**What this task involves:** Everything from the line containing "Describe the element at coordinates (569, 370)" through the last line of the material must be restated word for word, and only that.

Dataset records Start Marker

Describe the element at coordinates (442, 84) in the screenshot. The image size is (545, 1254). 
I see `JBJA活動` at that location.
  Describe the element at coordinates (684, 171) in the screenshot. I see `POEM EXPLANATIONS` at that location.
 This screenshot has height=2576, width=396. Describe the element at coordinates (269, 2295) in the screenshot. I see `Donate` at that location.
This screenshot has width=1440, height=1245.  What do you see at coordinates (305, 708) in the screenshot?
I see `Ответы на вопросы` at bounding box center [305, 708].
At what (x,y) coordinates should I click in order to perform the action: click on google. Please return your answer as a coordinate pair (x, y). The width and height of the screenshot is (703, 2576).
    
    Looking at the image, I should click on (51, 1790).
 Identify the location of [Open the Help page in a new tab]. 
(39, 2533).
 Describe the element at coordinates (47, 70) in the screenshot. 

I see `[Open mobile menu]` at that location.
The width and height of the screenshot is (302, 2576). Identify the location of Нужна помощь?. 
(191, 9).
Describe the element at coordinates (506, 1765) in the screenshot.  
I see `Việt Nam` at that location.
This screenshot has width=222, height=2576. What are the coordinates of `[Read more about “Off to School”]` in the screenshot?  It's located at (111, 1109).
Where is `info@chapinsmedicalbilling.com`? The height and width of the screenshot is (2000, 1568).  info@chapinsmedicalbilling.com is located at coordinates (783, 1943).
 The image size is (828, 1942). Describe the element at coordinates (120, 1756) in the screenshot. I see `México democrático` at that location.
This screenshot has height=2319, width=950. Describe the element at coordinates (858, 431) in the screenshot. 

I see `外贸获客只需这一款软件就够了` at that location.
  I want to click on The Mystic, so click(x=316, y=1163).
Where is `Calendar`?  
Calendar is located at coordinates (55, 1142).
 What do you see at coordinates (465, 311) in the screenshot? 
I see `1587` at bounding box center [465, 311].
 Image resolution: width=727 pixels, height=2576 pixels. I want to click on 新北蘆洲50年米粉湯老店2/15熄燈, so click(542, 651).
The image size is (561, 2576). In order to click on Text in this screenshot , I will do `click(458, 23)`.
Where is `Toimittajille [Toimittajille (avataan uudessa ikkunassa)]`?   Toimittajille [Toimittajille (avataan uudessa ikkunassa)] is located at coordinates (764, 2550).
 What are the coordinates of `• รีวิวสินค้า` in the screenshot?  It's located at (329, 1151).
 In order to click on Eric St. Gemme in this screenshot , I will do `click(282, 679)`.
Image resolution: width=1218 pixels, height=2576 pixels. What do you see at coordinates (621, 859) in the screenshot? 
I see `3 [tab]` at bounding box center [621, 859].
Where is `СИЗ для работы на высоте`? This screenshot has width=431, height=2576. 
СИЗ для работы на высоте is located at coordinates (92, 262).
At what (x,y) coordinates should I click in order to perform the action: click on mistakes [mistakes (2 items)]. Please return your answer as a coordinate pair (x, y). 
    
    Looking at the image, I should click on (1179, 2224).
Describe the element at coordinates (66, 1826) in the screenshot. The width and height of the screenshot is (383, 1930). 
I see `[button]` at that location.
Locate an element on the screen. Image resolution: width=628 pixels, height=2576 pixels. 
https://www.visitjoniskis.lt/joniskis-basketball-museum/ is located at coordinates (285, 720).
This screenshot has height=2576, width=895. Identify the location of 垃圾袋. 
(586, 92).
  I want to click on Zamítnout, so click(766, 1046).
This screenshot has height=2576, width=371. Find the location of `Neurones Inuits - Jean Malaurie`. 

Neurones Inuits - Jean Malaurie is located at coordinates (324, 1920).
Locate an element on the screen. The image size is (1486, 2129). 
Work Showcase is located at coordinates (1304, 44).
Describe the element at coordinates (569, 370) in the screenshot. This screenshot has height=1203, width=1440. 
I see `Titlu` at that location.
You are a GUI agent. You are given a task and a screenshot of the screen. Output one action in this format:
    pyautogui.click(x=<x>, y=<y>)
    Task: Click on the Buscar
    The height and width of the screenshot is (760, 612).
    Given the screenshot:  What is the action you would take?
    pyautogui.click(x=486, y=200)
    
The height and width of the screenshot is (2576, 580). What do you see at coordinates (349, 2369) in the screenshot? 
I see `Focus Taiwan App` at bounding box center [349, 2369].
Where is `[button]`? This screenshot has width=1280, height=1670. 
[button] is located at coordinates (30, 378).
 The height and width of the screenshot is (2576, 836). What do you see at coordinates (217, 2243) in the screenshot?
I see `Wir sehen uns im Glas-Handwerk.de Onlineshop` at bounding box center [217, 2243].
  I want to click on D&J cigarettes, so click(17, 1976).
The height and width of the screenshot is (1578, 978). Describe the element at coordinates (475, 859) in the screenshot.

Dataset records End Marker

**Problem solution:**
Describe the element at coordinates (569, 370) in the screenshot. This screenshot has height=1203, width=1440. 
I see `Titlu` at that location.
You are a GUI agent. You are given a task and a screenshot of the screen. Output one action in this format:
    pyautogui.click(x=<x>, y=<y>)
    Task: Click on the Buscar
    The height and width of the screenshot is (760, 612).
    Given the screenshot:  What is the action you would take?
    pyautogui.click(x=486, y=200)
    
The height and width of the screenshot is (2576, 580). What do you see at coordinates (349, 2369) in the screenshot? 
I see `Focus Taiwan App` at bounding box center [349, 2369].
Where is `[button]`? This screenshot has width=1280, height=1670. 
[button] is located at coordinates (30, 378).
 The height and width of the screenshot is (2576, 836). What do you see at coordinates (217, 2243) in the screenshot?
I see `Wir sehen uns im Glas-Handwerk.de Onlineshop` at bounding box center [217, 2243].
  I want to click on D&J cigarettes, so click(17, 1976).
The height and width of the screenshot is (1578, 978). Describe the element at coordinates (475, 859) in the screenshot.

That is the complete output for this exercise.